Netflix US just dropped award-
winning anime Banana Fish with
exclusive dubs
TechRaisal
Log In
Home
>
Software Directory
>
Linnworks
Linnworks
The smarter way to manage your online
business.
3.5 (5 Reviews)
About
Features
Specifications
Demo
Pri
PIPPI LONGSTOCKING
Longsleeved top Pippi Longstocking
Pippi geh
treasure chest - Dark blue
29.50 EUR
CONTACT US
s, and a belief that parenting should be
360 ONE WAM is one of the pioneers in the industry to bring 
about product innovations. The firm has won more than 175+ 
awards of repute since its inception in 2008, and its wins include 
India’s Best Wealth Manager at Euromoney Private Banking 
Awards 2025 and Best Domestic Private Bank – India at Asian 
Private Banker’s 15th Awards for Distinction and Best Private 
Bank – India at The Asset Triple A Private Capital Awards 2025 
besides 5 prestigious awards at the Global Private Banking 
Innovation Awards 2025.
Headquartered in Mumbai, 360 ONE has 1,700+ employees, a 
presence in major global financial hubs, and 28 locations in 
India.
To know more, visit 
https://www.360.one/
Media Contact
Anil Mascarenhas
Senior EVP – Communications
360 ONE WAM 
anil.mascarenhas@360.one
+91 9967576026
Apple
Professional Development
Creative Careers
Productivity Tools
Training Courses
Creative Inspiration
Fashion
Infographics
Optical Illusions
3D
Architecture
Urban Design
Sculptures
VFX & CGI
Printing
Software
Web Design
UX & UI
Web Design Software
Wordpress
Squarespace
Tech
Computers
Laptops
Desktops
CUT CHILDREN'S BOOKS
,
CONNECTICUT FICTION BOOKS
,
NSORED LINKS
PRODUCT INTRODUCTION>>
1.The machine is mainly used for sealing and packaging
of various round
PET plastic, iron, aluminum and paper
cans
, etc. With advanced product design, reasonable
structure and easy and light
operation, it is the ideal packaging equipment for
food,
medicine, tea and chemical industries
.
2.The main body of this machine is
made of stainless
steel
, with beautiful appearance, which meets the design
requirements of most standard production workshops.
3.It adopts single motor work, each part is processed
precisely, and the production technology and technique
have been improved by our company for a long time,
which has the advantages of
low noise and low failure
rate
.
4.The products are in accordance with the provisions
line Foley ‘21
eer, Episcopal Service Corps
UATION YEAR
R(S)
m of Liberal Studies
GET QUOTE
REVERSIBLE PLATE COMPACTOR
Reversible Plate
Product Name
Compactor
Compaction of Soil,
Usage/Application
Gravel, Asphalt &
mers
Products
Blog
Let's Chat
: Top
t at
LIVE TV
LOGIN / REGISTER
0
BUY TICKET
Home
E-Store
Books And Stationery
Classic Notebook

* Problem
Write out exactly, and only, each line from the one with "made of stainless" down to the last line of the records above.

* Your response
made of stainless
steel
, with beautiful appearance, which meets the design
requirements of most standard production workshops.
3.It adopts single motor work, each part is processed
precisely, and the production technology and technique
have been improved by our company for a long time,
which has the advantages of
low noise and low failure
rate
.
4.The products are in accordance with the provisions
line Foley ‘21
eer, Episcopal Service Corps
UATION YEAR
R(S)
m of Liberal Studies
GET QUOTE
REVERSIBLE PLATE COMPACTOR
Reversible Plate
Product Name
Compactor
Compaction of Soil,
Usage/Application
Gravel, Asphalt &
mers
Products
Blog
Let's Chat
: Top
t at
LIVE TV
LOGIN / REGISTER
0
BUY TICKET
Home
E-Store
Books And Stationery
Classic Notebook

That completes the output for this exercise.